• **What you need to do**:
Below are records; transcribe only the line with "apoyo de la" and those after it, through the last line, without any change.

Records from a collection:

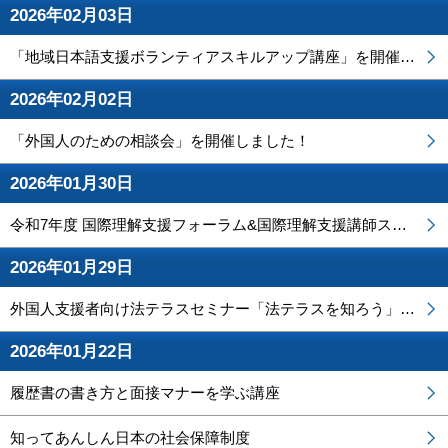
2026年02月03日
「地域日本語支援ボランティアスキルアップ講座」を開催します
2026年02月02日
「外国人のための相談会」を開催しました！
2026年01月30日
令和7年度 国際理解支援フォーラム&国際理解支援講師スキルアップ研修会を開催しました！
2026年01月29日
外国人支援者向け法テラスセミナー「法テラスを知ろう」を開催しました！
2026年01月22日
履歴書の書き方と面接マナーを学ぶ講座
知ってあんしん日本の社会保障制度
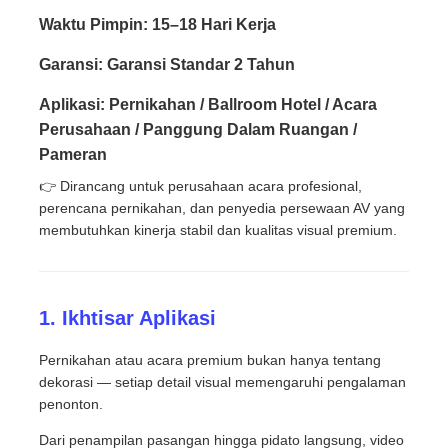
Waktu Pimpin: 15–18 Hari Kerja
Pertunjukan VR
Garansi: Garansi Standar 2 Tahun
Aplikasi: Pernikahan / Ballroom Hotel / Acara
Tentang Kami
Perusahaan / Panggung Dalam Ruangan /
Pameran
Tur Pabrik
👉 Dirancang untuk perusahaan acara profesional,
perencana pernikahan, dan penyedia persewaan AV yang
membutuhkan kinerja stabil dan kualitas visual premium.
Kontrol kualitas
Hubungi Kami
1. Ikhtisar Aplikasi
Pernikahan atau acara premium bukan hanya tentang
Berita
dekorasi — setiap detail visual memengaruhi pengalaman
penonton.
Kasus
Dari penampilan pasangan hingga pidato langsung, video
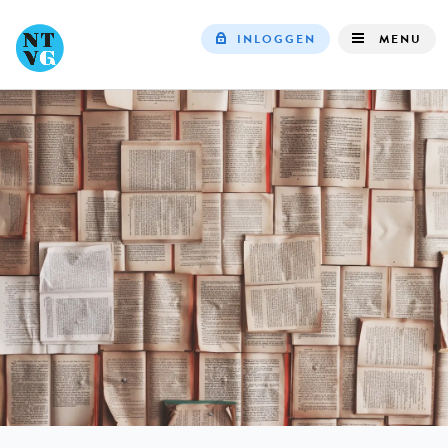
INLOGGEN
MENU
Top
navigation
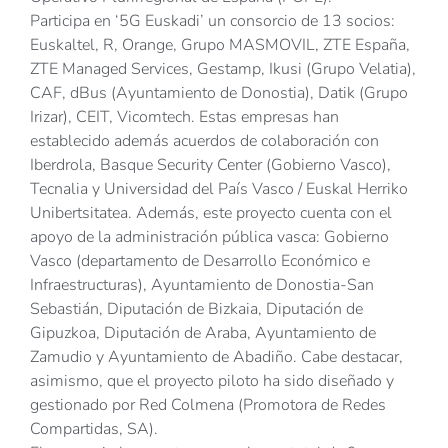
Participa en ‘5G Euskadi’ un consorcio de 13 socios:
Euskaltel, R, Orange, Grupo MASMOVIL, ZTE España,
ZTE Managed Services, Gestamp, Ikusi (Grupo Velatia),
CAF, dBus (Ayuntamiento de Donostia), Datik (Grupo
Irizar), CEIT, Vicomtech. Estas empresas han
establecido además acuerdos de colaboración con
Iberdrola, Basque Security Center (Gobierno Vasco),
Tecnalia y Universidad del País Vasco / Euskal Herriko
Unibertsitatea. Además, este proyecto cuenta con el
apoyo de la administración pública vasca: Gobierno
Vasco (departamento de Desarrollo Económico e
Infraestructuras), Ayuntamiento de Donostia-San
Sebastián, Diputación de Bizkaia, Diputación de
Gipuzkoa, Diputación de Araba, Ayuntamiento de
Zamudio y Ayuntamiento de Abadiño. Cabe destacar,
asimismo, que el proyecto piloto ha sido diseñado y
gestionado por Red Colmena (Promotora de Redes
Compartidas, SA).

• **Task response**:
apoyo de la administración pública vasca: Gobierno
Vasco (departamento de Desarrollo Económico e
Infraestructuras), Ayuntamiento de Donostia-San
Sebastián, Diputación de Bizkaia, Diputación de
Gipuzkoa, Diputación de Araba, Ayuntamiento de
Zamudio y Ayuntamiento de Abadiño. Cabe destacar,
asimismo, que el proyecto piloto ha sido diseñado y
gestionado por Red Colmena (Promotora de Redes
Compartidas, SA).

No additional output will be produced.